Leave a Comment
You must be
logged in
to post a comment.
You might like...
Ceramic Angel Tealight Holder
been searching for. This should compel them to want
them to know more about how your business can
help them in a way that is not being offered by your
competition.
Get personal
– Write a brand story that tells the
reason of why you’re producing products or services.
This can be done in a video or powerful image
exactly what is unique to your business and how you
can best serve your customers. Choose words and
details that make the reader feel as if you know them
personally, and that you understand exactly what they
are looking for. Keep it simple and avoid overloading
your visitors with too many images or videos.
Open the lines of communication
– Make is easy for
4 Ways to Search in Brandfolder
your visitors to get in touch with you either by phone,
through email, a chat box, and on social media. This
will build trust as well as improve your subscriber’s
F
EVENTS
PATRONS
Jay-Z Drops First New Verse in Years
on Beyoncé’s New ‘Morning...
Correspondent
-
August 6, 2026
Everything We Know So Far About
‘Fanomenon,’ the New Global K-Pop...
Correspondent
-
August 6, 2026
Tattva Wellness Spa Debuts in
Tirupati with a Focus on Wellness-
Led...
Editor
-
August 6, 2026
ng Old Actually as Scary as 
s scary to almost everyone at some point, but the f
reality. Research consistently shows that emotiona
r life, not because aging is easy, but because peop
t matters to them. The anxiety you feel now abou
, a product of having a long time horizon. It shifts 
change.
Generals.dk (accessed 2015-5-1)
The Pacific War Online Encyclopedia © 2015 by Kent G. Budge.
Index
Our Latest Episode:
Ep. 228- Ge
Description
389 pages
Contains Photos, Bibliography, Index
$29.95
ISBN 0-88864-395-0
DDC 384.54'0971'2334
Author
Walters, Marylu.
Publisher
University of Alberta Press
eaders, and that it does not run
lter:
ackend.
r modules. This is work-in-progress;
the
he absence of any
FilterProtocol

-------

The response should consist of all the entries, set down exactly.

Leave a Comment
You must be
logged in
to post a comment.
You might like...
Ceramic Angel Tealight Holder
been searching for. This should compel them to want
them to know more about how your business can
help them in a way that is not being offered by your
competition.
Get personal
– Write a brand story that tells the
reason of why you’re producing products or services.
This can be done in a video or powerful image
exactly what is unique to your business and how you
can best serve your customers. Choose words and
details that make the reader feel as if you know them
personally, and that you understand exactly what they
are looking for. Keep it simple and avoid overloading
your visitors with too many images or videos.
Open the lines of communication
– Make is easy for
4 Ways to Search in Brandfolder
your visitors to get in touch with you either by phone,
through email, a chat box, and on social media. This
will build trust as well as improve your subscriber’s
F
EVENTS
PATRONS
Jay-Z Drops First New Verse in Years
on Beyoncé’s New ‘Morning...
Correspondent
-
August 6, 2026
Everything We Know So Far About
‘Fanomenon,’ the New Global K-Pop...
Correspondent
-
August 6, 2026
Tattva Wellness Spa Debuts in
Tirupati with a Focus on Wellness-
Led...
Editor
-
August 6, 2026
ng Old Actually as Scary as 
s scary to almost everyone at some point, but the f
reality. Research consistently shows that emotiona
r life, not because aging is easy, but because peop
t matters to them. The anxiety you feel now abou
, a product of having a long time horizon. It shifts 
change.
Generals.dk (accessed 2015-5-1)
The Pacific War Online Encyclopedia © 2015 by Kent G. Budge.
Index
Our Latest Episode:
Ep. 228- Ge
Description
389 pages
Contains Photos, Bibliography, Index
$29.95
ISBN 0-88864-395-0
DDC 384.54'0971'2334
Author
Walters, Marylu.
Publisher
University of Alberta Press
eaders, and that it does not run
lter:
ackend.
r modules. This is work-in-progress;
the
he absence of any
FilterProtocol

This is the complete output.